It was the year 2003. What do you remember about that year? In Da Club by 50 cent topped the charts. Women spent all day pulling up their super low-rise jeans. George W. Bush was literally on the warpath. Sound familiar? The Health Insurance Portability and Accountability Act (HIPAA) of 1996 came to be enforced as a federal law that year, but I doubt that is a memory etched in your brain. Almost 2 decades later, many healthcare providers still don’t understand the law and/or take the law seriously.
 |
| Photo Getty Images mtv.com |
 |
Photo Rex Features telegraph.co.uk |
What is HIPAA? As alluded to in the title, it’s not an zoo animal, but a law protecting a patient's right to access & privacy with regard to their protected health information (PHI). It sets rules/regs for covered entities & providers to prevent & mitigate ePHI breaches or "secure" ePHI. See video below:
PATIENTS: Arm yourselves with knowledge on your
rights under HIPAA. Hold providers
accountable. You can file a complaint with
the Office of Civil Rights, Health and Human Services (OCR HHS) on-line, by phone, or by
mail if your rights are violated. Civil litigation is only an option in some
states under state laws. Some cases are referred from the OCR to the Department of Justice for criminal conviction
COVERED ENTITIES:
Provide adequate, ongoing training to employees & business associates responsible for handling PHI.
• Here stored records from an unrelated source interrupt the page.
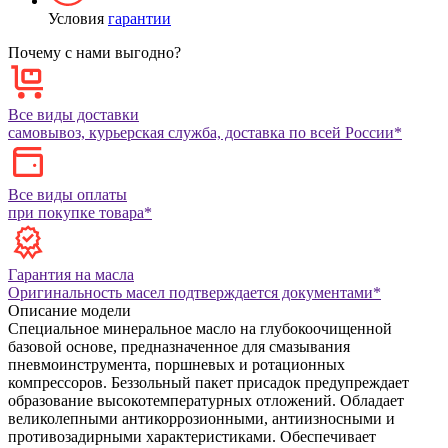
Условия
гарантии
Почему с нами выгодно?
Все виды доставки
самовывоз, курьерская служба, доставка по всей России*
Все виды оплаты
при покупке товара*
Гарантия на масла
Оригинальность масел подтверждается документами*
Описание модели
Специальное минеральное масло на глубокоочищенной
базовой основе, предназначенное для смазывания
пневмоинструмента, поршневых и ротационных
компрессоров. Беззольный пакет присадок предупреждает
образование высокотемпературных отложений. Обладает
великолепными антикоррозионными, антиизносными и
противозадирными характеристиками. Обеспечивает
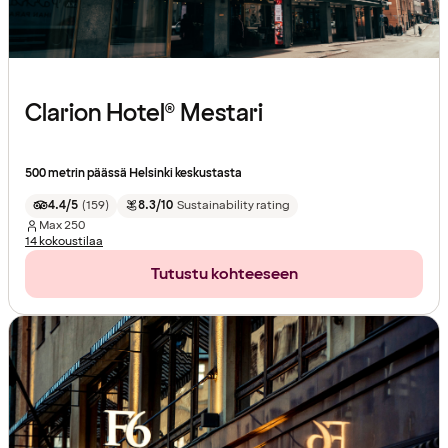
Clarion Hotel® Mestari
500 metrin päässä Helsinki keskustasta
4.4/5
(
159
)
8.3/10
Sustainability rating
Max
250
14 kokoustilaa
Tutustu kohteeseen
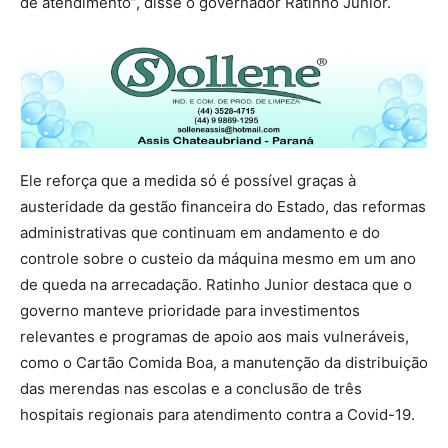
de atendimento”, disse o governador Ratinho Junior.
Ele reforça que a medida só é possível graças à
austeridade da gestão financeira do Estado, das reformas
administrativas que continuam em andamento e do
controle sobre o custeio da máquina mesmo em um ano
de queda na arrecadação. Ratinho Junior destaca que o
governo manteve prioridade para investimentos
relevantes e programas de apoio aos mais vulneráveis,
como o Cartão Comida Boa, a manutenção da distribuição
das merendas nas escolas e a conclusão de três
hospitais regionais para atendimento contra a Covid-19.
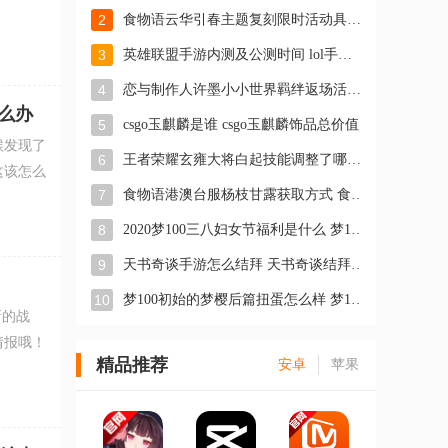
2
食物语云华引春主题复刻限时活动具体有哪些 云华引春活动玩法攻略
3
英雄联盟手游内测及公测时间 lol手游内测上线时间
4
恋与制作人许墨小小世界羁绊返场活动详情 许墨小小世界限时返场怎
么办
5
csgo玉麒麟是谁 csgo玉麒麟饰品总价值
候发现了
6
王者荣耀玄雍大将白起技能调整了哪些 玄雍大将白起重做最新情报
这该怎么
7
食物语港澳台服杨枝甘露获取方式 食物语杨枝甘露技能及属性最新情
8
2020梦100三八妇女节福利是什么 梦100女神节节福利介绍
9
天书奇谈手游怎么结拜 天书奇谈结拜攻略大全图解
10
梦100初始的梦樱后篇扭蛋怎么样 梦100初始的梦樱后篇情报攻略
新的战
情报哦！
精品推荐
安卓
苹果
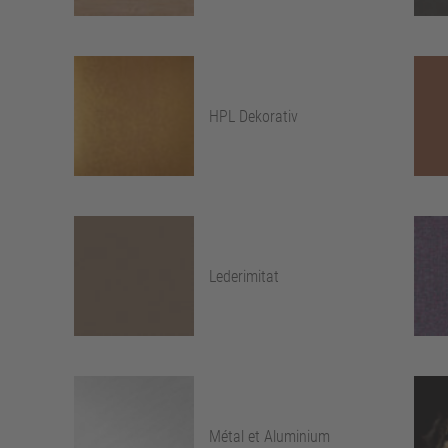
HPL Dekorativ
Lederimitat
Métal et Aluminium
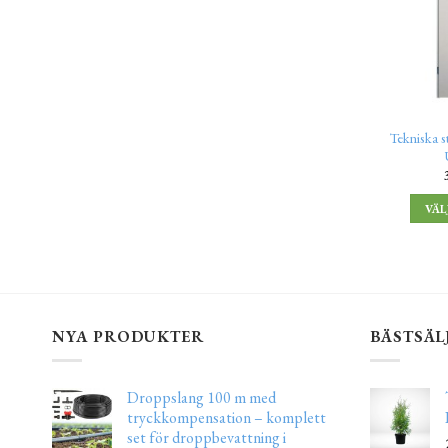
Tekniska 
VÄL
NYA PRODUKTER
BÄSTSÄL
Droppslang 100 m med
tryckkompensation – komplett
set för droppbevattning i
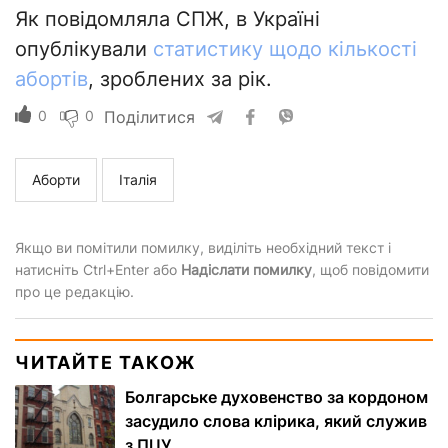
Як повідомляла СПЖ, в Україні
опублікували
статистику щодо кількості
абортів
, зроблених за рік.
0
0
Поділитися
Аборти
Італія
Якщо ви помітили помилку, виділіть необхідний текст і
натисніть Ctrl+Enter або
Надіслати помилку
, щоб повідомити
про це редакцію.
ЧИТАЙТЕ ТАКОЖ
Болгарське духовенство за кордоном
засудило слова клірика, який служив
з ПЦУ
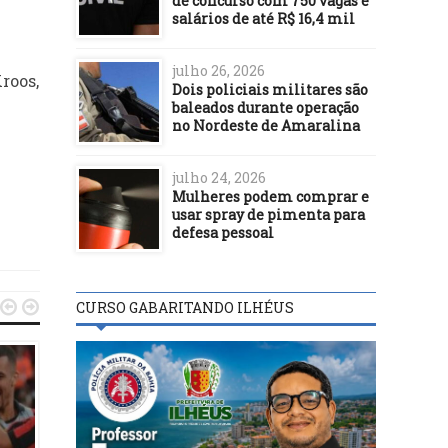
de concurso com 750 vagas e
salários de até R$ 16,4 mil
julho 26, 2026
roos,
Dois policiais militares são
baleados durante operação
no Nordeste de Amaralina
julho 24, 2026
Mulheres podem comprar e
usar spray de pimenta para
defesa pessoal


CURSO GABARITANDO ILHÉUS
FUTEBOL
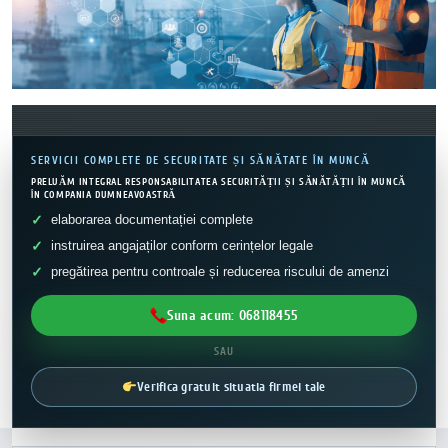
SERVICII COMPLETE DE SECURITATE ȘI SĂNĂTATE ÎN MUNCĂ
PRELUĂM INTEGRAL RESPONSABILITATEA SECURITĂȚII ȘI SĂNĂTĂȚII ÎN MUNCĂ
ÎN COMPANIA DUMNEAVOASTRĂ
elaborarea documentației complete
instruirea angajaților conform cerințelor legale
pregătirea pentru controale și reducerea riscului de amenzi
Suna acum: 068118455
SAU
Verifica gratuit situatia firmei tale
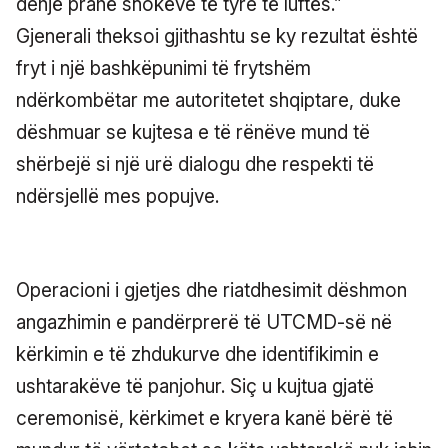
denjë pranë shokëve të tyre të luftës.”
Gjenerali theksoi gjithashtu se ky rezultat është
fryt i një bashkëpunimi të frytshëm
ndërkombëtar me autoritetet shqiptare, duke
dëshmuar se kujtesa e të rënëve mund të
shërbejë si një urë dialogu dhe respekti të
ndërsjellë mes popujve.
Operacioni i gjetjes dhe riatdhesimit dëshmon
angazhimin e pandërprerë të UTCMD-së në
kërkimin e të zhdukurve dhe identifikimin e
ushtarakëve të panjohur. Siç u kujtua gjatë
ceremonisë, kërkimet e kryera kanë bërë të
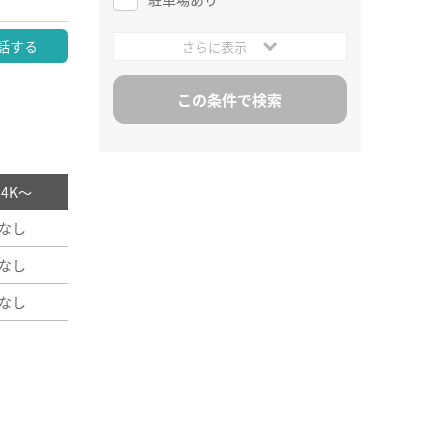
話する
さらに表示
/ 4K～
なし
なし
なし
Have policies and procedures aimed to prevent and mitigate data breaches
PROVIDERS: Doctors, mid-levels, nurses, allied health professionals, and ancillary staff: You are responsible for knowing how to do your job legally. Pleading ignorance after an unauthorized disclosure, etc. is NOT acceptable. If you’re unclear on HIPAA rules and regulations, reach out to your employer to request information and/or additional training or peruse the OCR HHS website. Any disclosure of a patient's PHI by a healthcare provider must be for the purpose of treatment, & at least 1 of the 3 circumstances permit PHI disclosure for "treatment purposes" (45 CFR § 164.506):
- provision, coordination or management of healthcare & related services
- consultation between healthcare providers
- referral of a patient from 1 healthcare provider to another
BOTTOM LINE: We have
had nearly 2 decades to get familiar with HIPAA at this point. There’s no excuse for
the lack of accountability that still goes on in healthcare, & being careless with PHI may have consequences that are detrimental to the well-being of the patient, provider,& pertinent organizations. I personally think
that, if civil litigation is not an option at the federal level, then the penalties/fines
collected by by the OCR HHS for violations should be partially reallocated to
the victims, particularly if damages are clearly present as a consequence. This
would motivate patients to hold covered entities accountable and increase
compliance in the long run.
Like the HIPPO, the
HIPAA rules and regulations can pose danger if not properly understood and respected. Don’t find yourself ignorant to the threat it may pose
to patients whose rights are NOT respected and covered entities who face
penalties and additional requirements when HIPAA must be enforced.